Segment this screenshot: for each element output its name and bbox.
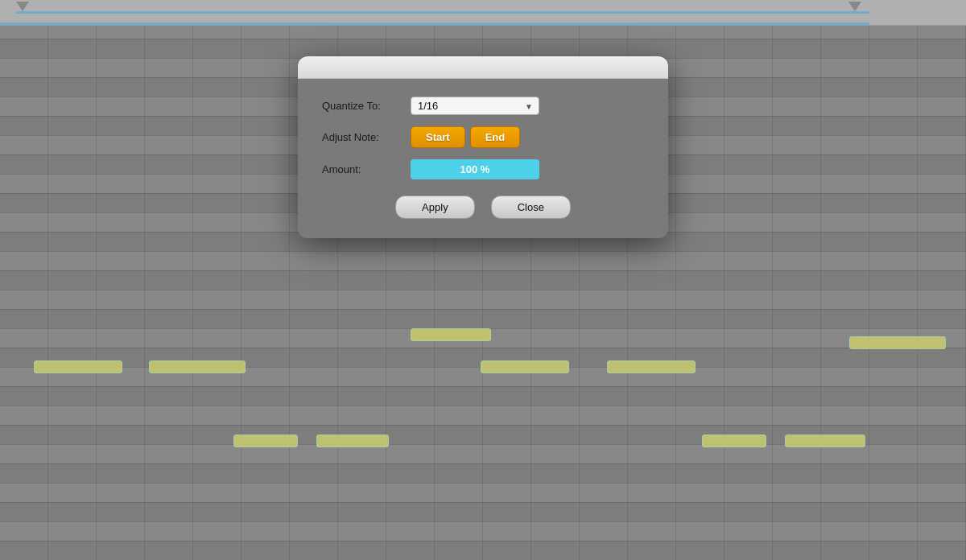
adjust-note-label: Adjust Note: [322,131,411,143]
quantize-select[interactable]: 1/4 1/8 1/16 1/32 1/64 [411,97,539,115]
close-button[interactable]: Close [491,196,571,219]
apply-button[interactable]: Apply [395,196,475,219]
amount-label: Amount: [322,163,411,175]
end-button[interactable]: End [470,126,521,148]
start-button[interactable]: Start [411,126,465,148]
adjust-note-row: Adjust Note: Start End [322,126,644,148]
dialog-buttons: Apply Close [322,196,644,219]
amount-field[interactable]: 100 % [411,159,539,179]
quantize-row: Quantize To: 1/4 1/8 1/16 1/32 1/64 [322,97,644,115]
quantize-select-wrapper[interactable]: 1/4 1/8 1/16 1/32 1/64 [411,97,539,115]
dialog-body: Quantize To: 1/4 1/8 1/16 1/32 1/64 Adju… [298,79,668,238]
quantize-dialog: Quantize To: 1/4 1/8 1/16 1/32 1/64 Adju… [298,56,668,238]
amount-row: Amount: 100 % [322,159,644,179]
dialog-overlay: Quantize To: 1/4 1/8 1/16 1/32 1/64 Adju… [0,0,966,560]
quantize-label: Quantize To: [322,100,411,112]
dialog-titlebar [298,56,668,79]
--------------------------------------------------
Goal of the exercise.
Every entry above should be returned exactly, with no images included.

Response to this exercise.
Segment this screenshot: for each element output its name and bbox.
adjust-note-label: Adjust Note: [322,131,411,143]
quantize-select[interactable]: 1/4 1/8 1/16 1/32 1/64 [411,97,539,115]
close-button[interactable]: Close [491,196,571,219]
apply-button[interactable]: Apply [395,196,475,219]
amount-label: Amount: [322,163,411,175]
end-button[interactable]: End [470,126,521,148]
start-button[interactable]: Start [411,126,465,148]
adjust-note-row: Adjust Note: Start End [322,126,644,148]
dialog-buttons: Apply Close [322,196,644,219]
amount-field[interactable]: 100 % [411,159,539,179]
quantize-row: Quantize To: 1/4 1/8 1/16 1/32 1/64 [322,97,644,115]
quantize-select-wrapper[interactable]: 1/4 1/8 1/16 1/32 1/64 [411,97,539,115]
dialog-body: Quantize To: 1/4 1/8 1/16 1/32 1/64 Adju… [298,79,668,238]
quantize-dialog: Quantize To: 1/4 1/8 1/16 1/32 1/64 Adju… [298,56,668,238]
amount-row: Amount: 100 % [322,159,644,179]
dialog-overlay: Quantize To: 1/4 1/8 1/16 1/32 1/64 Adju… [0,0,966,560]
quantize-label: Quantize To: [322,100,411,112]
dialog-titlebar [298,56,668,79]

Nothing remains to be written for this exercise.